## Work to complete
Copy out every record below exactly as written, but leave out any pictures.

## Saved entries
++++++++

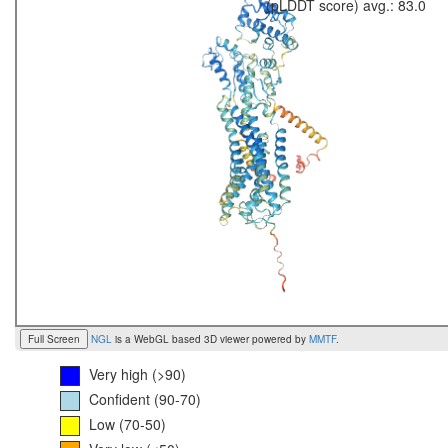
(pLDDT score) avg.: 83.0
Full Screen
NGL
is a WebGL based 3D viewer powered by
MMTF
.
Very high (>90)
Confident (90-70)
Low (70-50)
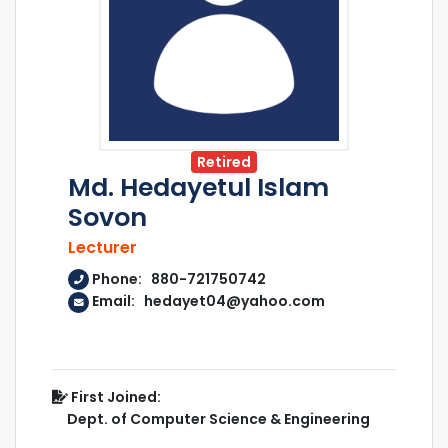
Retired
Md. Hedayetul Islam
Sovon
Lecturer
Phone: 880-721750742
Email: hedayet04@yahoo.com
First Joined:
Dept. of Computer Science & Engineering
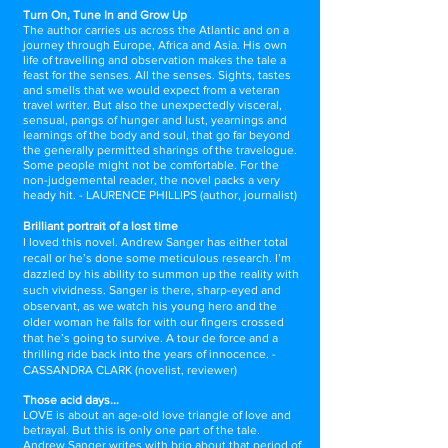
Turn On, Tune In and Grow Up
The author carries us across the Atlantic and on a
journey through Europe, Africa and Asia. His own
life of travelling and observation makes the tale a
feast for the senses. All the senses. Sights, tastes
and smells that we would expect from a veteran
travel writer. But also the unexpectedly visceral,
sensual, pangs of hunger and lust, yearnings and
learnings of the body and soul, that go far beyond
the generally permitted sharings of the travelogue.
Some people might not be comfortable. For the
non-judgemental reader, the novel packs a very
heady hit. - LAURENCE PHILLIPS (author, journalist)
Brilliant portrait of a lost time
I loved this novel. Andrew Sanger has either total
recall or he’s done some meticulous research. I’m
dazzled by his ability to summon up the reality with
such vividness. Sanger is there, sharp-eyed and
observant, as we watch his young hero and the
older woman he falls for with our fingers crossed
that he’s going to survive. A tour de force and a
thrilling ride back into the years of innocence.
-
CASSANDRA CLARK (novelist, reviewer)
​Those acid days...
LOVE is about an age-old love triangle of love and
betrayal. But this is only one part of the tale.
Andrew Sanger writes with brio about that period of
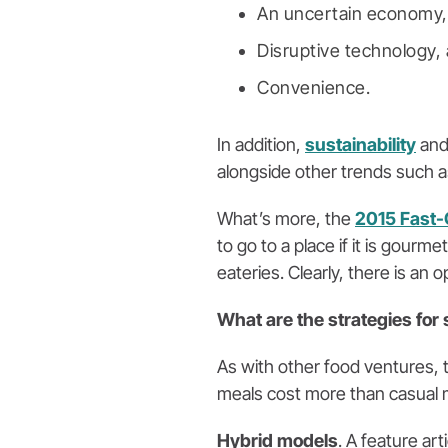
An uncertain economy,
Disruptive technology,
Convenience.
In addition,
sustainability
an
alongside other trends such as 
What’s more, the
2015 Fast-
to go to a place if it is gour
eateries. Clearly, there is an
What are the strategies for
As with other food ventures, t
meals cost more than casual m
Hybrid models
. A feature arti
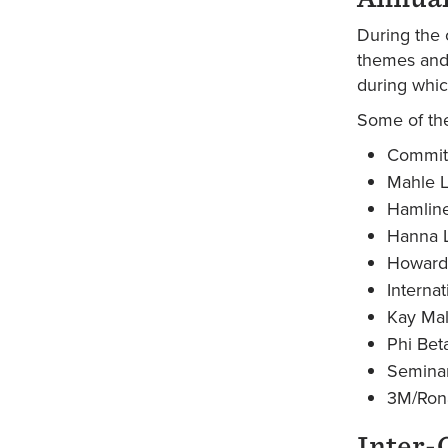
During the 
themes and 
during whic
Some of the
Commit
Mahle L
Hamline
Hanna L
Howard 
Interna
Kay Mal
Phi Bet
Seminar
3M/Rona
Inter-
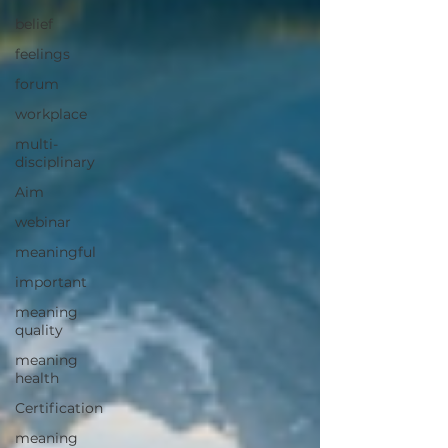
belief
feelings
forum
workplace
multi-
disciplinary
Aim
webinar
meaningful
important
meaning
quality
meaning
health
Certification
meaning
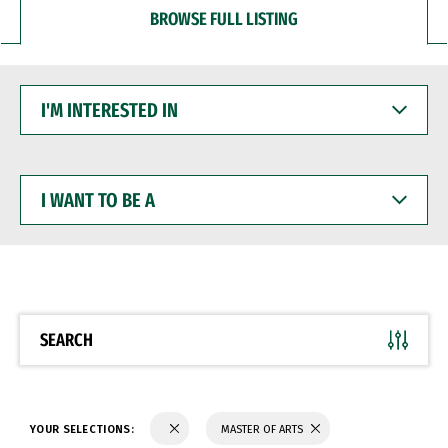
BROWSE FULL LISTING
I'M
INTERESTED
IN
I
WANT
TO
BE
A
SEARCH
YOUR SELECTIONS:
MASTER OF ARTS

++++++++

## Completed exercise
(pLDDT score) avg.: 83.0
Full Screen
NGL
is a WebGL based 3D viewer powered by
MMTF
.
Very high (>90)
Confident (90-70)
Low (70-50)
Retired
Md. Hedayetul Islam
Sovon
Lecturer
Phone: 880-721750742
Email: hedayet04@yahoo.com
First Joined:
Dept. of Computer Science & Engineering
Turn On, Tune In and Grow Up
The author carries us across the Atlantic and on a
journey through Europe, Africa and Asia. His own
life of travelling and observation makes the tale a
feast for the senses. All the senses. Sights, tastes
and smells that we would expect from a veteran
travel writer. But also the unexpectedly visceral,
sensual, pangs of hunger and lust, yearnings and
learnings of the body and soul, that go far beyond
the generally permitted sharings of the travelogue.
Some people might not be comfortable. For the
non-judgemental reader, the novel packs a very
heady hit. - LAURENCE PHILLIPS (author, journalist)
Brilliant portrait of a lost time
I loved this novel. Andrew Sanger has either total
recall or he’s done some meticulous research. I’m
dazzled by his ability to summon up the reality with
such vividness. Sanger is there, sharp-eyed and
observant, as we watch his young hero and the
older woman he falls for with our fingers crossed
that he’s going to survive. A tour de force and a
thrilling ride back into the years of innocence.
-
CASSANDRA CLARK (novelist, reviewer)
​Those acid days...
LOVE is about an age-old love triangle of love and
betrayal. But this is only one part of the tale.
Andrew Sanger writes with brio about that period of
An uncertain economy,
Disruptive technology,
Convenience.
In addition,
sustainability
an
alongside other trends such as 
What’s more, the
2015 Fast-
to go to a place if it is gour
eateries. Clearly, there is an
What are the strategies for
As with other food ventures, t
meals cost more than casual m
Hybrid models
. A feature arti
During the 
themes and 
during whic
Some of the
Commit
Mahle L
Hamline
Hanna L
Howard 
Interna
Kay Mal
Phi Bet
Seminar
3M/Rona
Inter-
belief
feelings
forum
workplace
multi-
disciplinary
Aim
webinar
meaningful
important
meaning
quality
meaning
health
Certification
meaning
BROWSE FULL LISTING
I'M
INTERESTED
IN
I
WANT
TO
BE
A
SEARCH
YOUR SELECTIONS:
MASTER OF ARTS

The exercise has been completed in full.